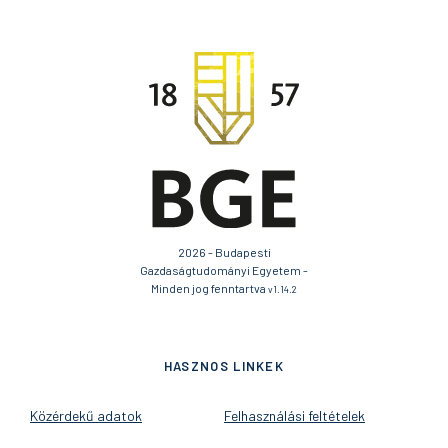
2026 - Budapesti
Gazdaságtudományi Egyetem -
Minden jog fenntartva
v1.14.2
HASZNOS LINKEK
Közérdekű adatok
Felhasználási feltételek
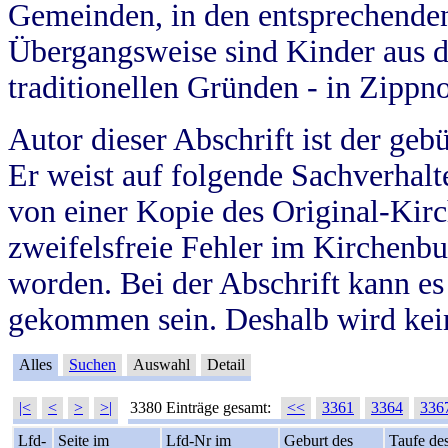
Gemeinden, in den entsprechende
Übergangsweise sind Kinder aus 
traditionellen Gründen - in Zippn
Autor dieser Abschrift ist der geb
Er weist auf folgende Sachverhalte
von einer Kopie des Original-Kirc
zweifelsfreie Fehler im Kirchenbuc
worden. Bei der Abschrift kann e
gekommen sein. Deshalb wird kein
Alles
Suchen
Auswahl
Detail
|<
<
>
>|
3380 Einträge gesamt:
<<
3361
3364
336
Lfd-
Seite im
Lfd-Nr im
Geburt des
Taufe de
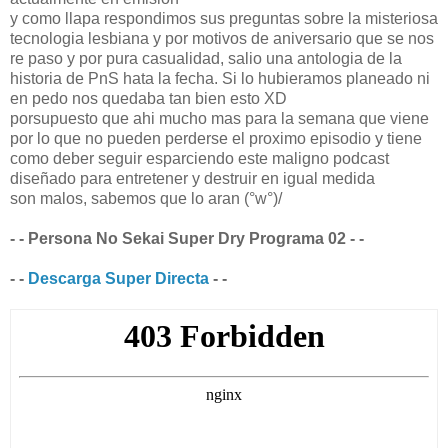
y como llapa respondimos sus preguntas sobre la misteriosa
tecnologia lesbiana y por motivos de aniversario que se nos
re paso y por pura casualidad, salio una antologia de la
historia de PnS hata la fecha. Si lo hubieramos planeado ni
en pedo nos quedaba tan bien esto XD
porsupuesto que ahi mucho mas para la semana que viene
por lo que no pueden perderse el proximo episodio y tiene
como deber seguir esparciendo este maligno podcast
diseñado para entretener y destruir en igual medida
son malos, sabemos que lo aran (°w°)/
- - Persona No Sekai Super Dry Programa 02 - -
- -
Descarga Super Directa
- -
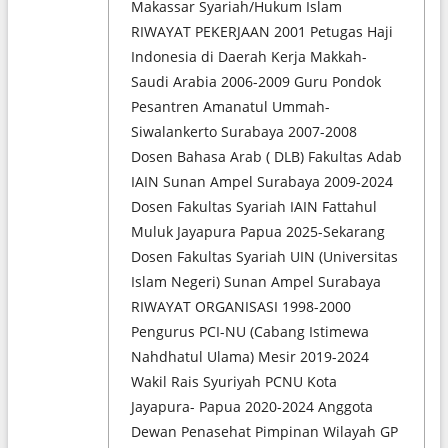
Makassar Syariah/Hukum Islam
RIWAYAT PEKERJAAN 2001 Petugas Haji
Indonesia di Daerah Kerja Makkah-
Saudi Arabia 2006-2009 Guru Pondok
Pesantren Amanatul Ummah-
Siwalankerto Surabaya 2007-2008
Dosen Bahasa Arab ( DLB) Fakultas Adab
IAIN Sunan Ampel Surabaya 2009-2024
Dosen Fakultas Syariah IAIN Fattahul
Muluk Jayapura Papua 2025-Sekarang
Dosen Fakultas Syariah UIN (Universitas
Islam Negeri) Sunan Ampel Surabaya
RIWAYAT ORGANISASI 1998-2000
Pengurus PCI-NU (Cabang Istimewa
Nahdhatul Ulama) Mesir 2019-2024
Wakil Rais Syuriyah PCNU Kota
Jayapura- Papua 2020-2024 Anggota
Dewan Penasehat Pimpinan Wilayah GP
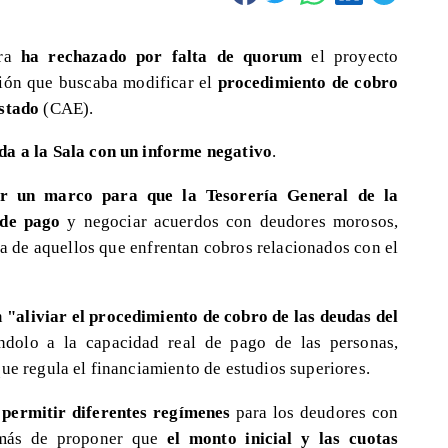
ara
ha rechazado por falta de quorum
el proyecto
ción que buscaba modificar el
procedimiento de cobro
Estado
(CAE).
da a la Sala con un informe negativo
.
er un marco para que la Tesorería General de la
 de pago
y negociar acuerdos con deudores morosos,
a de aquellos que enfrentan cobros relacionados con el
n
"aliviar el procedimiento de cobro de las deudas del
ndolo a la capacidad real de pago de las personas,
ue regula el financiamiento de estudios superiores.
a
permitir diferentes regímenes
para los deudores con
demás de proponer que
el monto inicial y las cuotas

====

| REQUIRED ACTION |
Above are the records. Copy every line in them holding "Surabaya".

| TASK ANSWER |
Siwalankerto Surabaya 2007-2008
IAIN Sunan Ampel Surabaya 2009-2024
Islam Negeri) Sunan Ampel Surabaya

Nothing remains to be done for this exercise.